_About this task_: Give back, exactly and with nothing added, the lines that run from the one containing "Gottesdienst" to the final line below.

'''

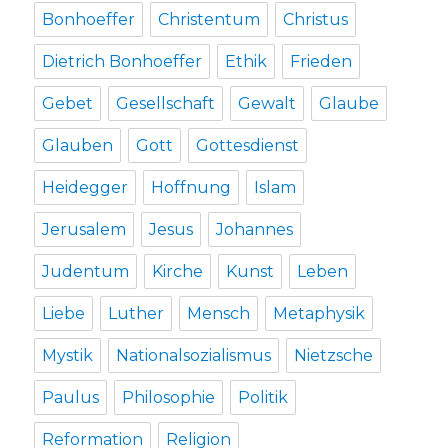
Bonhoeffer
Christentum
Christus
Dietrich Bonhoeffer
Ethik
Frieden
Gebet
Gesellschaft
Gewalt
Glaube
Glauben
Gott
Gottesdienst
Heidegger
Hoffnung
Islam
Jerusalem
Jesus
Johannes
Judentum
Kirche
Kunst
Leben
Liebe
Luther
Mensch
Metaphysik
Mystik
Nationalsozialismus
Nietzsche
Paulus
Philosophie
Politik
Reformation
Religion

'''

_Written answer_:
Gottesdienst
Heidegger
Hoffnung
Islam
Jerusalem
Jesus
Johannes
Judentum
Kirche
Kunst
Leben
Liebe
Luther
Mensch
Metaphysik
Mystik
Nationalsozialismus
Nietzsche
Paulus
Philosophie
Politik
Reformation
Religion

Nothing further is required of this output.